(Dataset excerpts)

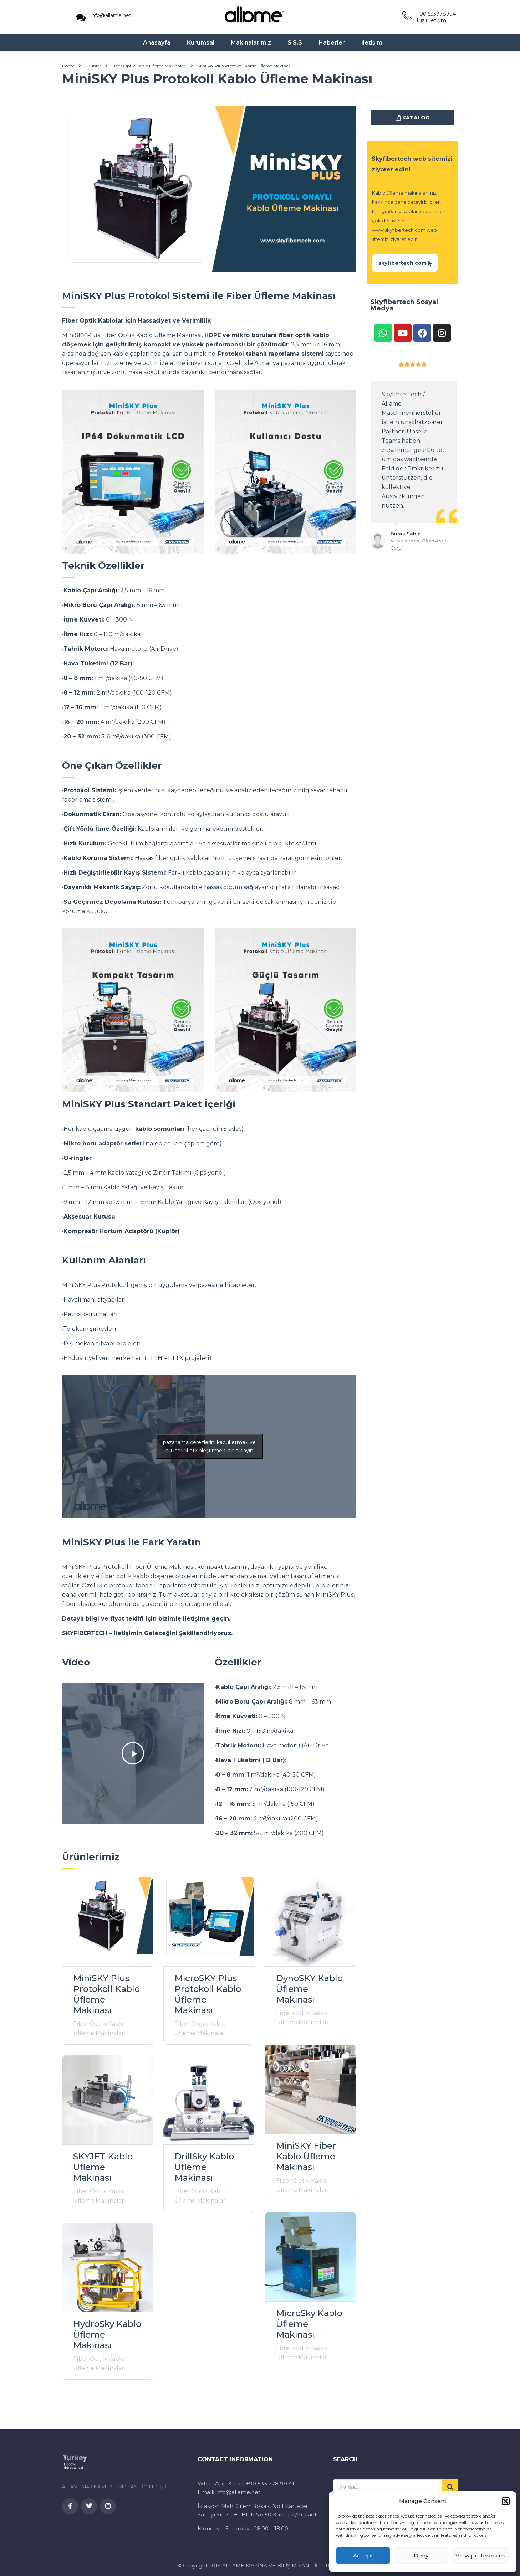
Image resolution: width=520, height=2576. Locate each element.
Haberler (331, 44)
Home (68, 67)
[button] (505, 2501)
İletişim (371, 44)
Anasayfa (156, 44)
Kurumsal (200, 44)
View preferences (480, 2555)
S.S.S (294, 44)
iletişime (196, 1620)
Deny (421, 2555)
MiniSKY (74, 337)
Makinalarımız (251, 44)
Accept (363, 2555)
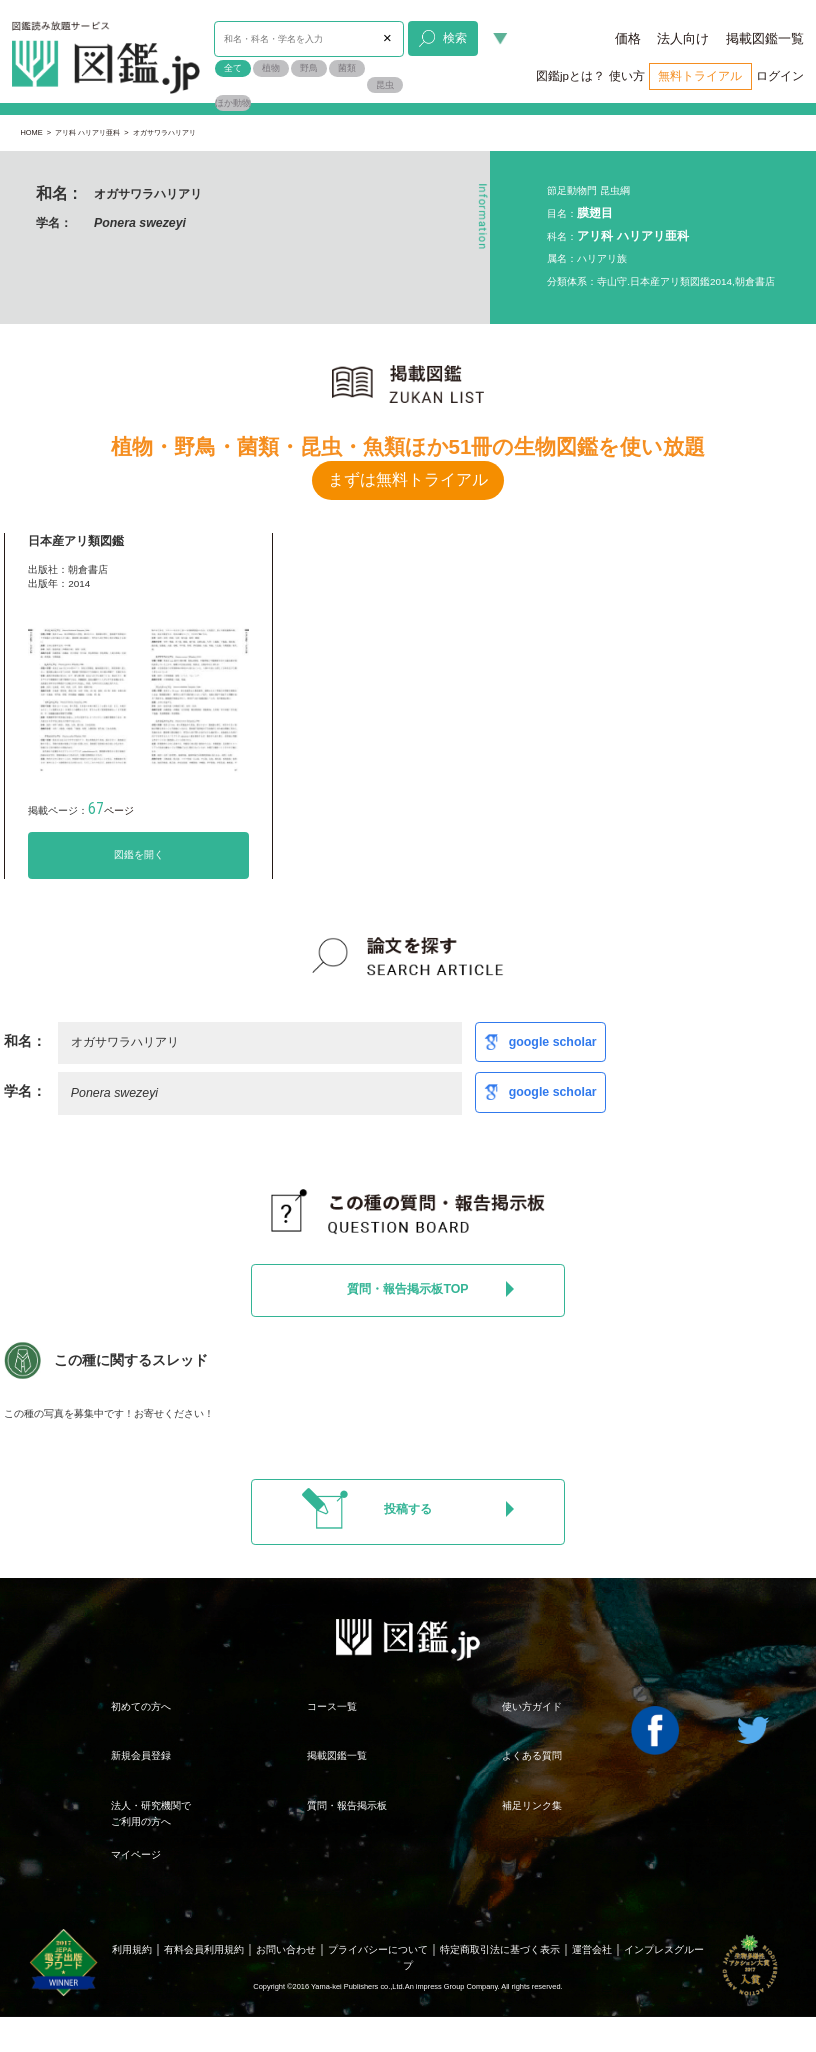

→ Task brief
Quote only the lines that start at the line holding "Anasayfa (156, 44)" and end at the last line of the entries, including both of those lines, and omit every picture.

→ Answer section
Anasayfa (156, 44)
Kurumsal (200, 44)
View preferences (480, 2555)
S.S.S (294, 44)
iletişime (196, 1620)
Deny (421, 2555)
MiniSKY (74, 337)
Makinalarımız (251, 44)
Accept (363, 2555)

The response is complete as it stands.